The specific network structure is described in previous work [9]. We therefore only cover it in brief. Figure 4 illustrates the network layout. The encoder begins with extracting image features using a modified version of the Aligned Xception network. This version deepens the model and replaces all max-pooling layers with depthwise separable convolutions which significantly reduces the number of trainable weights compared to the original Xception model. The resulting feature extractor has 69 layers (including residual connection layers [15]). The output feature map has 2048 channels and is used to form the Atrous Spatial Pyramid. Three \(3\times 3\times 2048\) Atrous Convolutions with three different strides are used together with one \(1\times 1\times 2048\) convolution filter and one pooling layer. The combined output has five channels, one for each of the filters in the pyramid. The encoder then combines the channels into a one channel encoder output by applying a \(1\times 1\times 5\) filter. This final output map is eight times smaller than the input image.

Fig. 4.
figure 4

Illustration of the semantic segmentation network.
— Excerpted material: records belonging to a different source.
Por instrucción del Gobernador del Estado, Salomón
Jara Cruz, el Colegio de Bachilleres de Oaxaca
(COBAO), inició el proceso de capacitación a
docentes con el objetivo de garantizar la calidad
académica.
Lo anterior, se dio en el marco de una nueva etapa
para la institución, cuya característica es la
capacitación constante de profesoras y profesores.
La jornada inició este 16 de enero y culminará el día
Table 1. DeepLabv3+ settings

The decoder up-samples the encoder output by a factor eight such that its size matches that of the input image. It starts by taking out one of the low-level feature maps from the Xception network, after the input image’s size has been reduced four times, and applies a \(1\times 1\times n\) filter to collapse it into one channel (where n is the number of channels in the feature map). Then the encoder output feature map is bi-linearly up-sampled by a factor of four and concatenated together with the Xception feature map. A \(3\times 3\) depthwise separable convolution is applied to the now two channel map which reduces it into one channel, and the result is upsampled four times to match the size of the input image. This result is the predicted semantic segmentation image.

Implementation. We adapted the DeepLabv3+ TensorFlow-based implementationFootnote 2 by Chen et al. [9] to train on our dataset. The Xception network is pre-trained on ImageNet [11, 25] and the DeepLabv3+ network is pre-trained on the PASCAL VOC 2012 dataset [13]. Table 1 records our model settings.

3 Experiments and Results

We conducted three individual experiments. First, we tested the model on the 264 rendered images in our validation set. These images had never before been “seen” by the segmentation network but contained the same kind of objects as those in the training set. Second, we rendered a test set of 300 images with the same four materials but with new shapes that are not present in the training or validation set. The network’s performance on this test set indicates whether it learned to distinguish physical appearance or if it somehow gets biased on object geometry. Third, we tested the model’s performance on photographed real objects made of one of the four materials. This experiment investigated if the network can generalize from rendered images to actual photographs.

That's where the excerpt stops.